Is it a weak bladder or just disrespect to the artist that allows pop audiences to roam in and out of the auditorium at will?
But then I am an old fogey and hadn't been to a pop concert in years until I dropped in to hear Alison Moyet.
I had heard her voice on radio, friends had played me the odd track and I knew she had starred in the West End production of Chicago.
So I was used to her sound. But live, she was something else. Her voice was exceptional. It was another instrument, easily moving from jazz to dance to pop and then back to ballads and a little bit of rock.

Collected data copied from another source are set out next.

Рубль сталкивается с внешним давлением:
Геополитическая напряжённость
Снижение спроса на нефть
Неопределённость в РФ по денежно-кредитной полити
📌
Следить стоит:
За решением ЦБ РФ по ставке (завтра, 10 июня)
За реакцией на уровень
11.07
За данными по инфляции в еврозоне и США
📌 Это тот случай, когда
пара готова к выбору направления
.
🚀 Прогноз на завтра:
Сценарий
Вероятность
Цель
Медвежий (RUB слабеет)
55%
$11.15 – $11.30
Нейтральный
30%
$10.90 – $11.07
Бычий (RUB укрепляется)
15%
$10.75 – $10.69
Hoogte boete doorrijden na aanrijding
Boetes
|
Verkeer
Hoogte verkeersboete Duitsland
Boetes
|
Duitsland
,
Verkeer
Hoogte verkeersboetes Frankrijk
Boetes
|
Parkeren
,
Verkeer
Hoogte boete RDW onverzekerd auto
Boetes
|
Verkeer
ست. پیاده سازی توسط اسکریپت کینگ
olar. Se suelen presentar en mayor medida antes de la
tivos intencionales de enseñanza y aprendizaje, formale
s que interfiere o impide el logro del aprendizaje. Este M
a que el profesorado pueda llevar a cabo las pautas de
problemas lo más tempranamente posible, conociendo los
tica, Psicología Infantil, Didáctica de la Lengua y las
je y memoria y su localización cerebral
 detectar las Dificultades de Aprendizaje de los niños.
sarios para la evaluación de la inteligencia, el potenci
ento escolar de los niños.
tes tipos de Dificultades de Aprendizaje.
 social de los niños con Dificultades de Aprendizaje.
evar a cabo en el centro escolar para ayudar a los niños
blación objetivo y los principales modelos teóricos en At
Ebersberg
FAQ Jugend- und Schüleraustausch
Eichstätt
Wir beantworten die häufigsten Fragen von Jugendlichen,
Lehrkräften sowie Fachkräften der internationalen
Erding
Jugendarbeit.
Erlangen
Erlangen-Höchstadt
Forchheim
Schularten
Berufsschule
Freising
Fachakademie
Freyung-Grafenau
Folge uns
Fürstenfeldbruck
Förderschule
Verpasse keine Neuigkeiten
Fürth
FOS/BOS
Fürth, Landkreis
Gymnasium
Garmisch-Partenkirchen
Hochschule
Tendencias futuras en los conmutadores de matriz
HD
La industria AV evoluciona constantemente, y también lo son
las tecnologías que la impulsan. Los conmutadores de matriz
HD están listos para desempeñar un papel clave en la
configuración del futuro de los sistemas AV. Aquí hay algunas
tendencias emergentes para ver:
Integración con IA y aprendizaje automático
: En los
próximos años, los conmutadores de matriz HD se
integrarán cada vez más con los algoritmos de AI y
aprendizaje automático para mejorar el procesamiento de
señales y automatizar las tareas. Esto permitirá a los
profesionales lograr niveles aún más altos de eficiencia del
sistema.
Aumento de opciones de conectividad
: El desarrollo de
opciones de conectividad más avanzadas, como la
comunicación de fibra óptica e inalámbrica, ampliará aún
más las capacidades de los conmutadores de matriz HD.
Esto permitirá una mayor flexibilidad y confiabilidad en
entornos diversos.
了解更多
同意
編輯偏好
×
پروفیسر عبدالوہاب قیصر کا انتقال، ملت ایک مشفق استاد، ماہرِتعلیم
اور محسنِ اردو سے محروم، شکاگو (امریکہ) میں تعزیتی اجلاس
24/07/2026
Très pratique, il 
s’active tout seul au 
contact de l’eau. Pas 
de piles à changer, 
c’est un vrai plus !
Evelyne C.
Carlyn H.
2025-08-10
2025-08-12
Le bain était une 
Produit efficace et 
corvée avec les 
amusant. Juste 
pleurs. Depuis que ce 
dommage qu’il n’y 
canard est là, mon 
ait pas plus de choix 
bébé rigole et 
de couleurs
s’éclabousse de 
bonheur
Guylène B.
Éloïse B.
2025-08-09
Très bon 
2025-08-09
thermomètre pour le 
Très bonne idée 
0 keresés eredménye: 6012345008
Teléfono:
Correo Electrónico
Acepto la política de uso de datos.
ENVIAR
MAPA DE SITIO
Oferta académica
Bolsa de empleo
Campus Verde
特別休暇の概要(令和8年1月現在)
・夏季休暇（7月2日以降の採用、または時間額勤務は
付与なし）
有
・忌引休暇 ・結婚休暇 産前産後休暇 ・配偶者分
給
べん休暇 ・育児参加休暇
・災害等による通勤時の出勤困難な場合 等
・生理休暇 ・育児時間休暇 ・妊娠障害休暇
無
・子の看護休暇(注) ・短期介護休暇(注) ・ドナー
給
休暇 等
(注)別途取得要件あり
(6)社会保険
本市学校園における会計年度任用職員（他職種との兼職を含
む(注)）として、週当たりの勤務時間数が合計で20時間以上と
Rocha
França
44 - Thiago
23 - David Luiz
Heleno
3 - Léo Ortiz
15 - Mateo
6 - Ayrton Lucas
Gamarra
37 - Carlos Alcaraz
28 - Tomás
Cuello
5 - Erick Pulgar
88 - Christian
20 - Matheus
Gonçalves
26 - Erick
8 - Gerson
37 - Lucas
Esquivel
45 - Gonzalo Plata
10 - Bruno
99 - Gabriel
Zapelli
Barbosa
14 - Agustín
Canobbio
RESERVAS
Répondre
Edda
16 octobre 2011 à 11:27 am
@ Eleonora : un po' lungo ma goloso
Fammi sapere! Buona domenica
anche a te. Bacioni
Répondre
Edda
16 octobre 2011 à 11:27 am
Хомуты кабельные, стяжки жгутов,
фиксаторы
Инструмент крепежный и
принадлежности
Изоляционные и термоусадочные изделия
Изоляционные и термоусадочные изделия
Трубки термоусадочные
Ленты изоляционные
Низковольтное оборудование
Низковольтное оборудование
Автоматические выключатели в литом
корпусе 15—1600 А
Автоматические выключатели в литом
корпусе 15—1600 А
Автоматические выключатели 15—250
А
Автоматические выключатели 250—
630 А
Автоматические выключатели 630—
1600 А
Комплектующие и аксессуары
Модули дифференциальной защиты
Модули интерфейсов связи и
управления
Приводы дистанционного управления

It was outrageous in its range. At times, she sounded like a classic soul singer. She shouted and roared like Shirley Bassey and was also capable of a sexy whisper.
Her songs are beautifully melancholic, bluesey and smokey. She sang of lost love, unlucky love, bad love, of love gone and love returned.
Most of her 90-minute concert was devoted to her latest album, which has been credited as the best of her career. I don't doubt it.
If You Don't Come Back To Me is a heartbreaking love song and, I guess, bound to become a standard. It is full of hurt and anger that can only come from being in the business for 20 years and taking a lot of personal traumas.
In fact, Moyet is very reminiscent of big voices such as Judy Garland and Ella Fitzgerald.
So, in spite of the amplification, which I am sure she did not need, every note, word, sob and tear was clearly registered.
That she can tell a funny story in between is the skill of a unique artist.
Her band largely played with restraint to let her voice shine through.
Her early hits, too, were not forgotten. Only You from when she was with Yazoo in the Eighties came up fresh and clean and just as plaintive.
I would have liked to have heard her sing more standards from the jazz repertoire, especially Billie Holiday's That Ole Devil Called Love, a hit for Moyet in 1985, but she did one of the most powerful interpretations of Love Letters I have ever heard.
Now she is doing her own stuff and if some don't quite have the power of the great jazz numbers, they might in the years to come. Alison Moyet is a fine, popular singer with a lifetime career in front of her.
And on the matter of those weak bladders, it wasn't really surprising.
Moyet's warm-up man was Bert Jansch, gloomy as ever, there was not one laugh from him.
No wonder the first hour of the show saw a large portion of the audience in the bar - with the resulting consequences.